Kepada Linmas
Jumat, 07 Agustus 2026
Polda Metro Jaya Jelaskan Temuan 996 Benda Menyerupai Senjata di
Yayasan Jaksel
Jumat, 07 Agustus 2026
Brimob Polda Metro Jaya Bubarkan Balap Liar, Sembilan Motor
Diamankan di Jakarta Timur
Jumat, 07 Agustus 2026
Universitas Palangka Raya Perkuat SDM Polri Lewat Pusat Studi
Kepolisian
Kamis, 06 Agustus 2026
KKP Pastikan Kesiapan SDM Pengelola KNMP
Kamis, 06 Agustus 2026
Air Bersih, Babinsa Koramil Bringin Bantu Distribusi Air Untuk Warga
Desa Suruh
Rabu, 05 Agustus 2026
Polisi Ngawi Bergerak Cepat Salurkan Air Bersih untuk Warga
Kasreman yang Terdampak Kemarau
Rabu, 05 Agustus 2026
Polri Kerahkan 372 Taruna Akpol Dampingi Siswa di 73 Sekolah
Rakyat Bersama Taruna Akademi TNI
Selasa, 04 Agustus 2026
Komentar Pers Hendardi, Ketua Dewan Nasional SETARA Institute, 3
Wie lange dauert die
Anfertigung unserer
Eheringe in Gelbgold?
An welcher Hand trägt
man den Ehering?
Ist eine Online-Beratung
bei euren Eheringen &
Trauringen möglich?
---
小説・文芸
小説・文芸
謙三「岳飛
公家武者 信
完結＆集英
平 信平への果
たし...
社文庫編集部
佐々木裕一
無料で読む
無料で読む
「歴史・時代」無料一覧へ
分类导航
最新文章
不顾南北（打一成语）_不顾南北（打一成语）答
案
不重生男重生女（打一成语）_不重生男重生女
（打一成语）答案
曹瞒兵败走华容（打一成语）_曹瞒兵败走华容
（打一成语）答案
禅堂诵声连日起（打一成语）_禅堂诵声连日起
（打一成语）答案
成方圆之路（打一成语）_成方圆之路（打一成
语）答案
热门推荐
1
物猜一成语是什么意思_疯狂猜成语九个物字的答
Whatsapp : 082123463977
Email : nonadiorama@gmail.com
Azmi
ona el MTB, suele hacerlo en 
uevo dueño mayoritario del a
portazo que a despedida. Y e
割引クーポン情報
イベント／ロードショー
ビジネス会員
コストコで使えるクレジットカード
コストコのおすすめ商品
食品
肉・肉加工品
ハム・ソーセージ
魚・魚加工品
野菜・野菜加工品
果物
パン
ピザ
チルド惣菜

Exercise directions — With "打一成语" as the string to find, copy every line of the records that holds it.

Answer to this task —
不顾南北（打一成语）_不顾南北（打一成语）答
不重生男重生女（打一成语）_不重生男重生女
（打一成语）答案
曹瞒兵败走华容（打一成语）_曹瞒兵败走华容
（打一成语）答案
禅堂诵声连日起（打一成语）_禅堂诵声连日起
（打一成语）答案
成方圆之路（打一成语）_成方圆之路（打一成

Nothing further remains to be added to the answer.